Introduction to Awk
awk
is a powerful text-processing tool that's particularly good at handling structured data. It treats each line of input as a record and each word on that line as a field. Let's start with some basic awk
operations.
First, create a new file with some structured data:
echo -e "Name Age Country\nAlice 25 USA\nBob 30 Canada\nCharlie 35 UK\nDavid 28 Australia" > awk_test.txt
This creates a file named awk_test.txt
with a header row and four data rows.
Now, let's use awk
to print specific fields:
awk '{print $1}' awk_test.txt
This prints the first field (column) of each line. In awk
, $1
refers to the first field, $2
to the second, and so on. $0
refers to the entire line.
To print multiple fields:
awk '{print $1, $2}' awk_test.txt
This prints the first and second fields of each line.

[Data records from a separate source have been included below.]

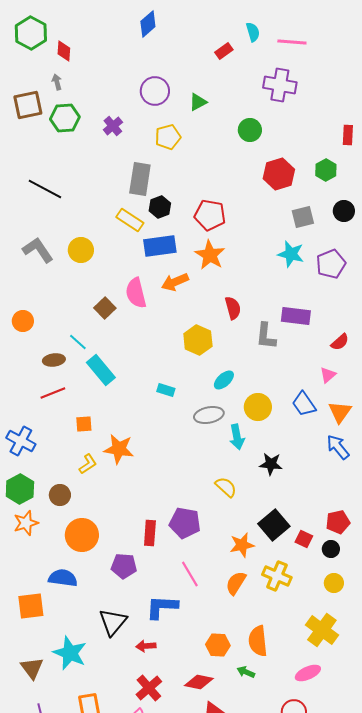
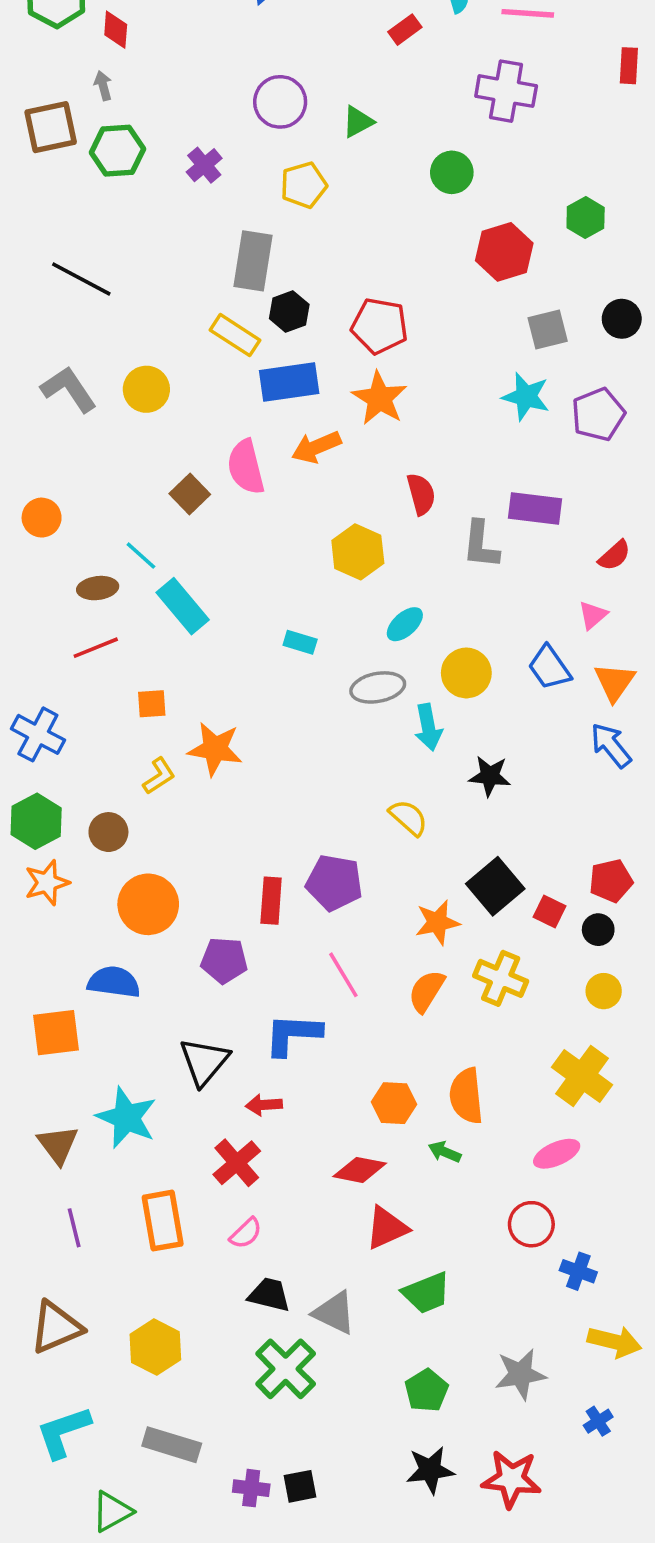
red rectangle: (348, 135) -> (629, 66), moved
green hexagon: (326, 170) -> (586, 218), moved
red cross: (149, 688) -> (237, 1163), moved

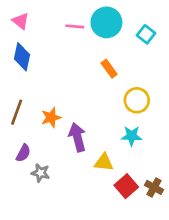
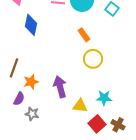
blue diamond: (22, 57) -> (31, 25), moved
yellow circle: (137, 100) -> (93, 59), moved
orange star: (51, 117) -> (31, 82), moved
cyan star: (132, 136) -> (104, 98), moved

We can also use conditions:
awk '$2 > 28 {print $1 " is over 28"}' awk_test.txt
This prints names of people over 28 years old.
Let's try something more complex:
awk 'NR > 1 {sum += $2} END {print "Average age:", sum/(NR-1)}' awk_test.txt
This calculates and prints the average age, skipping the header row.
Explanation:
- In
awk
, each line is automatically split into fields, typically by whitespace.
$1
, $2
, etc., refer to the first, second, etc., fields in each line.
NR
is a built-in variable that represents the current record (line) number.
- The
END
block is executed after all lines have been processed.
sum += $2
adds the value of the second field (age) to a running total.
Try these commands and observe the results. awk
is incredibly powerful for data processing tasks.